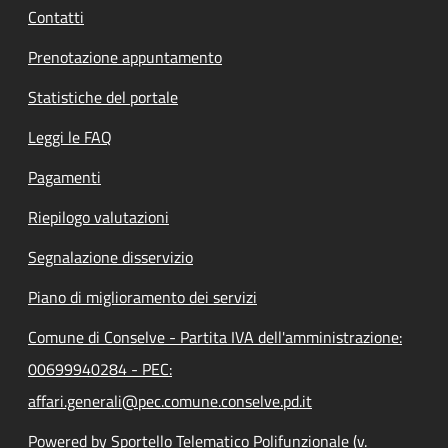
Contatti
Prenotazione appuntamento
Statistiche del portale
Leggi le FAQ
Pagamenti
Riepilogo valutazioni
Segnalazione disservizio
Piano di miglioramento dei servizi
Comune di Conselve - Partita IVA dell'amministrazione:
00699940284 - PEC:
affari.generali@pec.comune.conselve.pd.it
Powered by Sportello Telematico Polifunzionale (v.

# # # # # # #

● Your goal:
Once you find the line containing "Segnalazione disservizio", copy it and every line after it through the end of the records, exactly and nothing else.

● Result for this exercise:
Segnalazione disservizio
Piano di miglioramento dei servizi
Comune di Conselve - Partita IVA dell'amministrazione:
00699940284 - PEC:
affari.generali@pec.comune.conselve.pd.it
Powered by Sportello Telematico Polifunzionale (v.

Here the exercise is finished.